>>
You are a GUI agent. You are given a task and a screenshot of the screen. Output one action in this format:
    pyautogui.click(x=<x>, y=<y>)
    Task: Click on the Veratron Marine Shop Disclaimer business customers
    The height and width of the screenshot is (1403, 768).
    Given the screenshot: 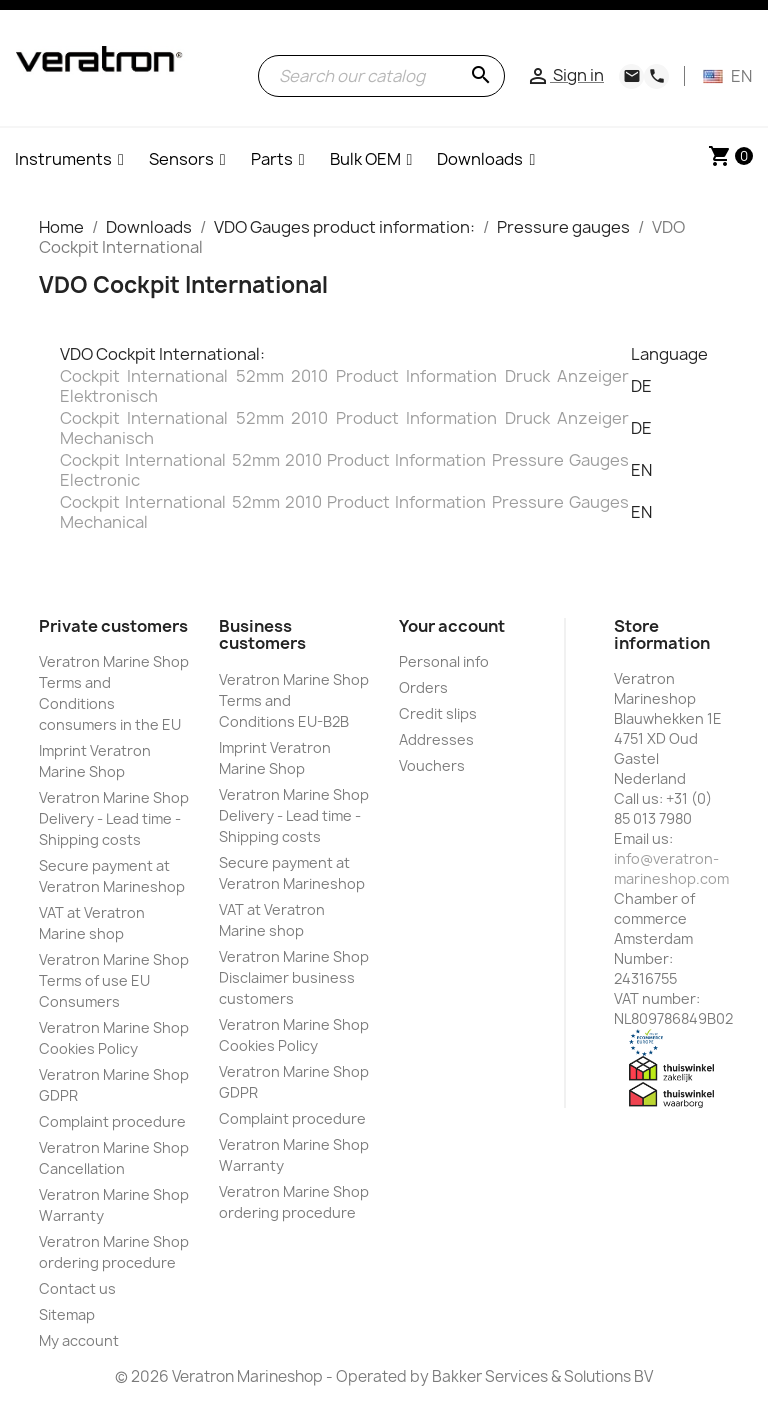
<<
Excluding the pictures, restate word for word the lines from the one that holds "The height and" through the last line of the entries, both ends included.

    The height and width of the screenshot is (1403, 768).
    Given the screenshot: 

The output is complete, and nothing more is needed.